(Un-)gerechte Gesundheitsbedingungen im Setting Quartier: Triangulation von Mehrfachbelastungskarten und visuell-partizipativen Methoden in der urbanen Gesundheitsforschung
Abstract
Die Diskussionen um urbane Gesundheit und Umweltgerechtigkeit in der Stadt rücken ein verhältnisorientiertes Verständnis von Gesundheit in den Fokus (Global Health Hub Germany 2023).
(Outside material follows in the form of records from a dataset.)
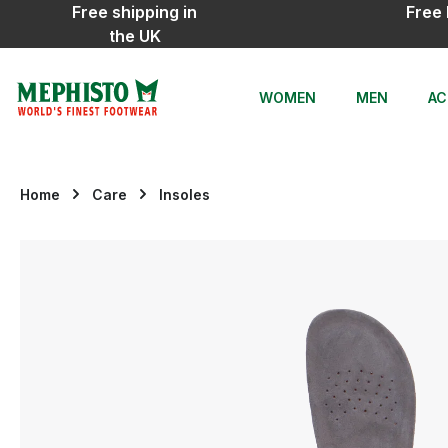
Free shipping in
Free 
ip to main content
Skip to search
Skip to main navigation
the UK
WOMEN
MEN
AC
Home
Care
Insoles
Skip image gallery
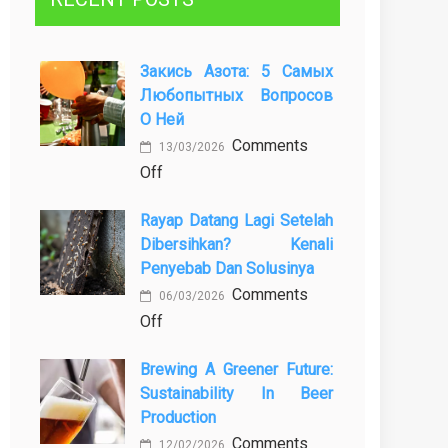
Закись Азота: 5 Самых
Любопытных Вопросов
О Ней
Comments
13/03/2026
on
Off
Закись
Rayap Datang Lagi Setelah
азота:
Dibersihkan? Kenali
5
Penyebab Dan Solusinya
самых
Comments
любопытных
06/03/2026
on
Off
вопросов
Rayap
о
Brewing A Greener Future:
Datang
ней
Sustainability In Beer
Lagi
Production
Setelah
Comments
Dibersihkan?
12/02/2026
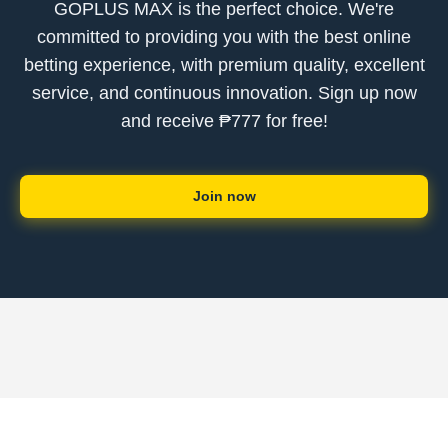
GOPLUS MAX is the perfect choice. We're
committed to providing you with the best online
betting experience, with premium quality, excellent
service, and continuous innovation. Sign up now
and receive ₱777 for free!
Join now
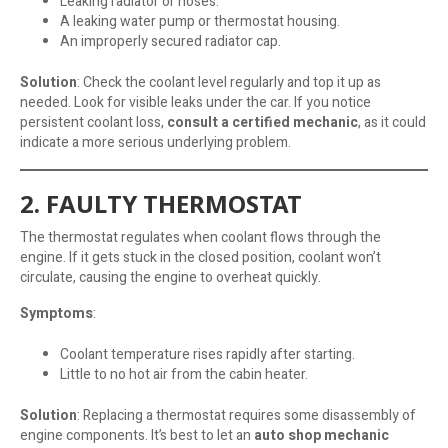
Leaking radiator or hoses.
A leaking water pump or thermostat housing.
An improperly secured radiator cap.
Solution
: Check the coolant level regularly and top it up as
needed. Look for visible leaks under the car. If you notice
persistent coolant loss,
consult a certified mechanic
, as it could
indicate a more serious underlying problem.
2. FAULTY THERMOSTAT
The thermostat regulates when coolant flows through the
engine. If it gets stuck in the closed position, coolant won’t
circulate, causing the engine to overheat quickly.
Symptoms
:
Coolant temperature rises rapidly after starting.
Little to no hot air from the cabin heater.
Solution
: Replacing a thermostat requires some disassembly of
engine components. It’s best to let an
auto shop mechanic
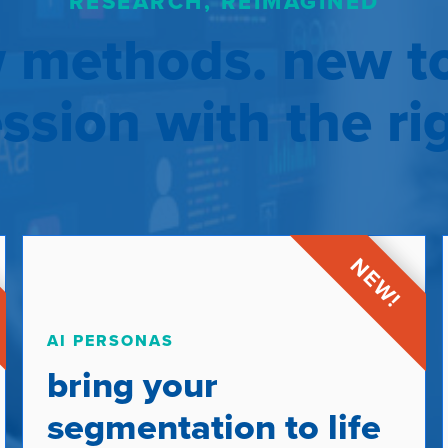
RESEARCH, REIMAGINED
 methods. new to
sion with the ri
AI PERSONAS
bring your
segmentation to life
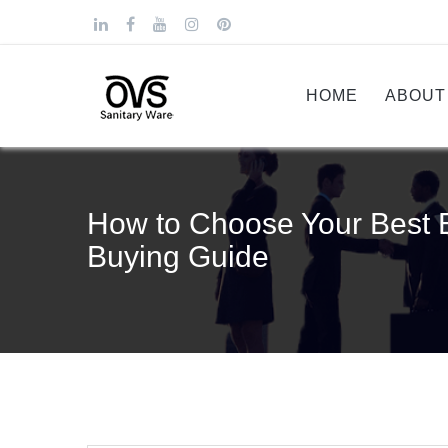
HOME
ABOUT
How to Choose Your Best B
Buying Guide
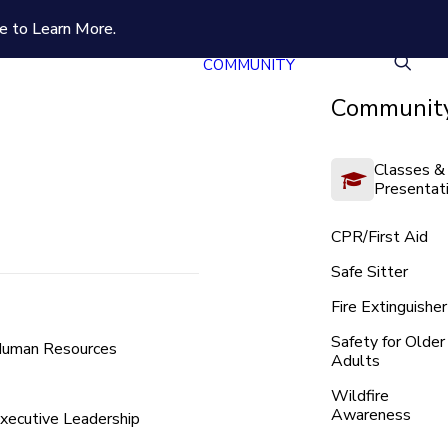
e to Learn More.
COMMUNITY
Community
Classes &
Presentat
CPR/First Aid
Safe Sitter
Fire Extinguisher
Safety for Older
uman Resources
Adults
Wildfire
Awareness
xecutive Leadership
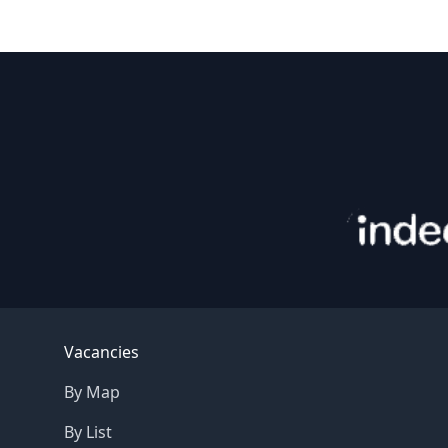
Footer
Vacancies
By Map
By List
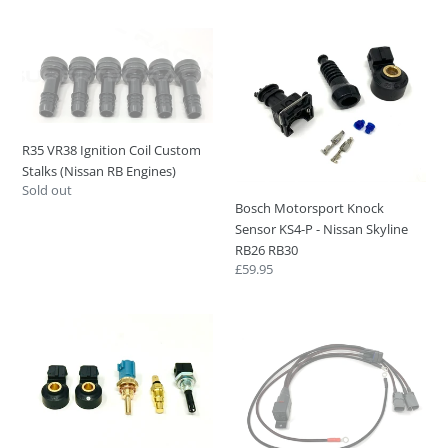
price
R35
Bosch
VR38
Motorsport
Ignition
Knock
Coil
Sensor
Custom
KS4-
Stalks
P
R35 VR38 Ignition Coil Custom
(Nissan
-
Stalks (Nissan RB Engines)
RB
Nissan
Regular
Sold out
Engines)
Skyline
Bosch Motorsport Knock
price
RB26
Sensor KS4-P - Nissan Skyline
RB30
RB26 RB30
Regular
£59.95
price
Nissan
Nissan
RB26
Skyline
Engine
Fuel
Sensor
Pump
Upgrade
Relay
Kit
Harness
Damit wird das pathogenetische Krankheitsmodell, das auf Verhaltensprävention setzt, um ein ganzheitliches Gesundheitsmodell erweitert, das gesundheitliche Chancengleichheit für alle adressiert und sich die Schaffung von gesunden Lebensbedingungen im Sinne einer Verhältnisprävention zum Ziel setzt. In der Folge stellen sich Fragen der Verteilung von gesundheitsbeeinträchtigenden (z.B. Lärm) und gesundheitsförderlichen Umweltfaktoren (z.B. urbanes Grün, soziales Miteinander), sowie deren Zusammenhänge mit sozialen Problemlagen. In jüngster Zeit haben verschiedene Forschungsarbeiten auf die Bedeutung von kleinräumigen Gesundheitsbedingungen in der Stadt hingewiesen und verschiedene Wege zu deren Operationalisierung vorgeschlagen (z.B. Honold et al. 2012, Klimeczek 2014, Flacke et al. 2016, Hölzl et al. 2021). Der Einsatz von geographischen Informationssystemen, sowie von Techniken der Fernerkundung zur Erstellung von Mehrfachbelastungskarten hat sich dabei als vorteilhaft zur Identifizierung von Gebieten mit prioritärem Handlungsbedarf erwiesen. Diese Erkenntnisse sollen nun mit quantitativen und partizipativen Methoden kombiniert werden. Dieser Beitrag macht einen methodologischen Vorschlag zur Operationalisierung von kleinräumigen Gesundheitsverhältnissen unter der Prämisse eines ganzheitlichen Gesundheitsverständnisses. Die Verteilung von environmental goods und environmental bads wird zunächst quantitativ anhand der Kernindikatoren Lärm und Stadtgrün dargestellt. Im Anschluss daran wird ein visuell-partizipativer Ansatz zur Erfassung von Begegnungsorten vorgestellt, der die psychosozialen Bedingungen in einem besonders belasteten Quartier abschätzen kann. Begegnungsorte werden dabei als Indikatoren zur Beschreibung des sozialen Miteinanders im Quartier konzeptionalisiert. Partizipative Methoden erweisen sich dabei als hilfreich, um die Lebenswelten von vulnerablen Gruppen zu erfassen und Bedarfe in Bezug auf die soziomaterielle Ausstattung des Quartiers zu identifizieren. Konzeptionell ist die Methodologie eingebunden in einen räumlichen Setting-Ansatz, der das Prinzip der Gesundheitsförderung verfolgt und darauf abzielt, urbane Räume zu gesunden Räumen werden zu lassen.